■ **Task**: Below are records; reproduce exactly the lines from the one that has "réglementation du travail peuvent sembler" through the one that has "et la sécurité", ends included, and nothing more.

========

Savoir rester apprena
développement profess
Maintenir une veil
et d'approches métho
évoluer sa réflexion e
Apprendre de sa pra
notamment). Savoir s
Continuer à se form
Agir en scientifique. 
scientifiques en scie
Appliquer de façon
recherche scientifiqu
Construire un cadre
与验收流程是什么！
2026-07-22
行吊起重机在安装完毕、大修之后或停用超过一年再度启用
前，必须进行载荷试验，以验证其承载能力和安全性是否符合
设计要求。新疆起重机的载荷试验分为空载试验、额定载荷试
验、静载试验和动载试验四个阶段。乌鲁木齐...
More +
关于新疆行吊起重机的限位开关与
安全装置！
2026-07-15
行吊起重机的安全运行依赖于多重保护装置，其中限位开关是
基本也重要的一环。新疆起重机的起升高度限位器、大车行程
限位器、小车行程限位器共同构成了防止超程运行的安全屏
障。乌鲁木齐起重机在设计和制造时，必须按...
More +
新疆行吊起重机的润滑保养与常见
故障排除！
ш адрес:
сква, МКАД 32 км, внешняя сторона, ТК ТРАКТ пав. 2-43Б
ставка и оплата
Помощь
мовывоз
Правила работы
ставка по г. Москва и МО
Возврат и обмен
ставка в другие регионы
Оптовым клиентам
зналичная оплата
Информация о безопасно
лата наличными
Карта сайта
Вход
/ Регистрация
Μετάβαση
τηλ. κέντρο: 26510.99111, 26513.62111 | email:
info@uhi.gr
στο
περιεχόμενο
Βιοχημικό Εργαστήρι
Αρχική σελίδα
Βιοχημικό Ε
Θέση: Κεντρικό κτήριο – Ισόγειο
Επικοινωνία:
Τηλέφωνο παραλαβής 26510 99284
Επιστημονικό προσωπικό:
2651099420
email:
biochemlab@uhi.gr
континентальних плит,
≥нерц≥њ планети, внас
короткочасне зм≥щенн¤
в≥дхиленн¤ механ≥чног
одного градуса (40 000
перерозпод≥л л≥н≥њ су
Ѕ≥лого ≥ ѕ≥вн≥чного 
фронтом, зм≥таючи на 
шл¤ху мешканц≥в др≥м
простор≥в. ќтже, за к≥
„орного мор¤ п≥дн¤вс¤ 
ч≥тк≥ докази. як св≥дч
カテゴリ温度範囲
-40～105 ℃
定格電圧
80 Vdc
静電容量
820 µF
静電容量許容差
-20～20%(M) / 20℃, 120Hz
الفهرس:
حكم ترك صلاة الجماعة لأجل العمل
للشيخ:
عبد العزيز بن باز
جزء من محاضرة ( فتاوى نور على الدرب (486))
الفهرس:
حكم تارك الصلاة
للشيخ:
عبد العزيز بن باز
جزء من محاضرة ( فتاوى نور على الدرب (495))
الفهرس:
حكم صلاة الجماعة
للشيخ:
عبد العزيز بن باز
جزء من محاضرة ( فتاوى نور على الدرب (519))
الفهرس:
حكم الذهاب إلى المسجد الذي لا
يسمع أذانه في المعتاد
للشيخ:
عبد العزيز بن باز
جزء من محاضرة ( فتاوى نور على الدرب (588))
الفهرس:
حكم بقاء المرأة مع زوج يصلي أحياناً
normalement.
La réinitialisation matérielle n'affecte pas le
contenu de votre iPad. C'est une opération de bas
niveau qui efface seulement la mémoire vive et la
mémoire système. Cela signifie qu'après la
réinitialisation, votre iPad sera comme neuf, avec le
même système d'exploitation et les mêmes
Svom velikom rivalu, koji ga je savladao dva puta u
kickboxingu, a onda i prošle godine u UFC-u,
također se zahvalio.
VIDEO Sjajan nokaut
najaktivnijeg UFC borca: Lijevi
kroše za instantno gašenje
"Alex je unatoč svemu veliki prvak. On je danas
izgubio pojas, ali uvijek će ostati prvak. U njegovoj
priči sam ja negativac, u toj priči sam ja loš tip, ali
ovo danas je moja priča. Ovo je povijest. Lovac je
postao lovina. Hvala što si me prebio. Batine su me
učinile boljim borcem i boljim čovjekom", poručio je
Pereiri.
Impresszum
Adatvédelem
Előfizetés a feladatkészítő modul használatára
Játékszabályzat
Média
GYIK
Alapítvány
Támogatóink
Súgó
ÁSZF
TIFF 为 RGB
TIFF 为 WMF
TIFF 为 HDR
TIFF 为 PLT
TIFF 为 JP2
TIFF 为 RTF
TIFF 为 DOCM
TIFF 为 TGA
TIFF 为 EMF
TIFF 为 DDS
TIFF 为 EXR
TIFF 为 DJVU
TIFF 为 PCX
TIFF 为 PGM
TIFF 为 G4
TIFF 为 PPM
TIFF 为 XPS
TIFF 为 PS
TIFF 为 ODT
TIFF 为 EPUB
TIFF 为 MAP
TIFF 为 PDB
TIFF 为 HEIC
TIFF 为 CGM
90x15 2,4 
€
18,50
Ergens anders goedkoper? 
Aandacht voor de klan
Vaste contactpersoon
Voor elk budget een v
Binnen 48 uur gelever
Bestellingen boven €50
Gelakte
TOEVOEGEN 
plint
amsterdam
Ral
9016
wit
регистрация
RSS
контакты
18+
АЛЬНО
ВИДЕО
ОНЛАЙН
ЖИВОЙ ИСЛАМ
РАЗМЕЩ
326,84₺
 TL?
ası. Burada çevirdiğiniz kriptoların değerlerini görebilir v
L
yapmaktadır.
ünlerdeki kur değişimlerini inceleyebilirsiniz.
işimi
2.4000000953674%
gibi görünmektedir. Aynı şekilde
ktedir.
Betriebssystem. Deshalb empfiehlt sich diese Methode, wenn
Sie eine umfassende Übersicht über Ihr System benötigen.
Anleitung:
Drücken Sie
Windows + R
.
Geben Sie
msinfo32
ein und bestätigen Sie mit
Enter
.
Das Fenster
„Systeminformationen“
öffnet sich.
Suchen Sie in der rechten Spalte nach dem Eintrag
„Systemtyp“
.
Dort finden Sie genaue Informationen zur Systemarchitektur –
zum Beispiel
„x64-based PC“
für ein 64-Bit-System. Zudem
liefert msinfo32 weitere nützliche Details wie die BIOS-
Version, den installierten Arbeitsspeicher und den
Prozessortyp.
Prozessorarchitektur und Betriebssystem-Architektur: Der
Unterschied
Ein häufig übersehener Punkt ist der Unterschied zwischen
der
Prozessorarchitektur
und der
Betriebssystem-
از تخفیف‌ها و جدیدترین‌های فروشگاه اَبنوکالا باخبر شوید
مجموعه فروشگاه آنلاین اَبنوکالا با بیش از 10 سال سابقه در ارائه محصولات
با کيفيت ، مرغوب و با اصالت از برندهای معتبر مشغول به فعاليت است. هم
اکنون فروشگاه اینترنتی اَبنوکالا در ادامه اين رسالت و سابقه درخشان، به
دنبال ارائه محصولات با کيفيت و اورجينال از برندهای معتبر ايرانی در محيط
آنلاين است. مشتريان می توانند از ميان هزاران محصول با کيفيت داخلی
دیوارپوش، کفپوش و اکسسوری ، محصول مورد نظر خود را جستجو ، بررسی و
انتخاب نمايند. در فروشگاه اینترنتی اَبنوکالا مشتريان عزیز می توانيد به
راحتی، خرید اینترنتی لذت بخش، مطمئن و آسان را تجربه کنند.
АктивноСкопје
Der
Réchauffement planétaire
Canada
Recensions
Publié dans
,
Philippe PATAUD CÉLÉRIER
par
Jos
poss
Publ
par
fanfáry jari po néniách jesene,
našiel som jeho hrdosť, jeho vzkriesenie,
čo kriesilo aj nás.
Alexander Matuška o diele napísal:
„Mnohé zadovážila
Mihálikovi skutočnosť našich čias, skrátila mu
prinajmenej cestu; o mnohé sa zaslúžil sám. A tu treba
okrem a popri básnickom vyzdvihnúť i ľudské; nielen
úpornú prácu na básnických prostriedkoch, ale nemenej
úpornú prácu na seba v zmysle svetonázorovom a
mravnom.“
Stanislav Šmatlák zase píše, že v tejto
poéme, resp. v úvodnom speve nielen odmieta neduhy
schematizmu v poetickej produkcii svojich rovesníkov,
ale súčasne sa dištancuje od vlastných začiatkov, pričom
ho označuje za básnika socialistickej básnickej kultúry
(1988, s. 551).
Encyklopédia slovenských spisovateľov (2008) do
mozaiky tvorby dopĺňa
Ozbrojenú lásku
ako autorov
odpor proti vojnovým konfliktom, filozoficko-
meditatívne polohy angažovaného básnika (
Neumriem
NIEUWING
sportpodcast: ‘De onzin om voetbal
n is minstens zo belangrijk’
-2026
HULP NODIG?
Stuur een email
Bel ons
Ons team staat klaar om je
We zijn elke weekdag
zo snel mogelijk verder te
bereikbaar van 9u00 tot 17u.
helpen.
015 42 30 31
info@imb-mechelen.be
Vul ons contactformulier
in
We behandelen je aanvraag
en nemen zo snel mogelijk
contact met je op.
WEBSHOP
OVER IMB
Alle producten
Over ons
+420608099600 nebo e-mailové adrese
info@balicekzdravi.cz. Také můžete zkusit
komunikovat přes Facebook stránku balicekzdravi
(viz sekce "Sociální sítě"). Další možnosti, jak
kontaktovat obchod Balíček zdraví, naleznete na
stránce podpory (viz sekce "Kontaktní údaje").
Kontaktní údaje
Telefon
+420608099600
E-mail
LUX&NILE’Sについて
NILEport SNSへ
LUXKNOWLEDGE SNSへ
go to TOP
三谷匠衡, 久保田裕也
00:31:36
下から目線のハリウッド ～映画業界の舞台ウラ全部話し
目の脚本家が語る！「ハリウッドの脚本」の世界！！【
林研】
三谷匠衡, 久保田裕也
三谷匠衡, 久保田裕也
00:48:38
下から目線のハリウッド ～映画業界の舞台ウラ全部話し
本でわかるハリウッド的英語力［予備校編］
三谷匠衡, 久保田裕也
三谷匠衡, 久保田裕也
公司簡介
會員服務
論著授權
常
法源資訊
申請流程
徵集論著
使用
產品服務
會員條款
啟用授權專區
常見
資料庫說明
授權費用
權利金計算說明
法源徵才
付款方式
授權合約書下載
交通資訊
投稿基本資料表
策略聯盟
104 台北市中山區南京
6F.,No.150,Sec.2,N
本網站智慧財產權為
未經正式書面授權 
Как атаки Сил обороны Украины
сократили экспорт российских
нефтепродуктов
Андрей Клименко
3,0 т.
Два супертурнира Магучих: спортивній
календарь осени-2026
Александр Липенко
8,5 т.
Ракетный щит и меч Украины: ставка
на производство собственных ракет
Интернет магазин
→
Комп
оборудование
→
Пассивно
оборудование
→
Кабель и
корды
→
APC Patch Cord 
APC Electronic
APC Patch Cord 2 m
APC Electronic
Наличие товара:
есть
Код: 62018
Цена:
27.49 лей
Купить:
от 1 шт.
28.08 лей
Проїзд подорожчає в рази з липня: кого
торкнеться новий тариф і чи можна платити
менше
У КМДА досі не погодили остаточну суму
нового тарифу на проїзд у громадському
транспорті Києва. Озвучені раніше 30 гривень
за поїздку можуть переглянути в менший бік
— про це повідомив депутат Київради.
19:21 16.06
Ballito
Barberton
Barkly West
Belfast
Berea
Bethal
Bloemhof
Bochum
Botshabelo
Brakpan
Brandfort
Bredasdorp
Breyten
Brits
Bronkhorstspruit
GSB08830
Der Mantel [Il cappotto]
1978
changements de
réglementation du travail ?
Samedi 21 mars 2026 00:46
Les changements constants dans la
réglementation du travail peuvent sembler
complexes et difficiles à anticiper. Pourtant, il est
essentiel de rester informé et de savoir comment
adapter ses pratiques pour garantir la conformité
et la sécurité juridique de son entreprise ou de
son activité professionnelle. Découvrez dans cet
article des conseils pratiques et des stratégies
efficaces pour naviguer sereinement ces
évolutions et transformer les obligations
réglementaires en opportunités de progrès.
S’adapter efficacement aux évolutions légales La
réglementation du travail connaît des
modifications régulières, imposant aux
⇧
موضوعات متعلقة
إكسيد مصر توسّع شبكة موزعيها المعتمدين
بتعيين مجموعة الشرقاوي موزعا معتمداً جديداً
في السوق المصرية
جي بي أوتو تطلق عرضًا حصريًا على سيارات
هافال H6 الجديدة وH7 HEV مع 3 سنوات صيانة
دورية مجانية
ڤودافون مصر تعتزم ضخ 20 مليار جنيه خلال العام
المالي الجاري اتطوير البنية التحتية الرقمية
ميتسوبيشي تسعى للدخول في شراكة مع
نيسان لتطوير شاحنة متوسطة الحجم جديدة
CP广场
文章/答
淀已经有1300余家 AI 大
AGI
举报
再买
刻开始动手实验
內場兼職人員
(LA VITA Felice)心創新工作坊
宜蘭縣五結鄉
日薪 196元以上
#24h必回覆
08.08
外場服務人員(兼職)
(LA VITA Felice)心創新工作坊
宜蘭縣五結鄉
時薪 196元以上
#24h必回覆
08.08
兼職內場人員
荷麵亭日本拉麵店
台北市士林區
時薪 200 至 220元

========

■ **Response**:
réglementation du travail peuvent sembler
complexes et difficiles à anticiper. Pourtant, il est
essentiel de rester informé et de savoir comment
adapter ses pratiques pour garantir la conformité
et la sécurité juridique de son entreprise ou de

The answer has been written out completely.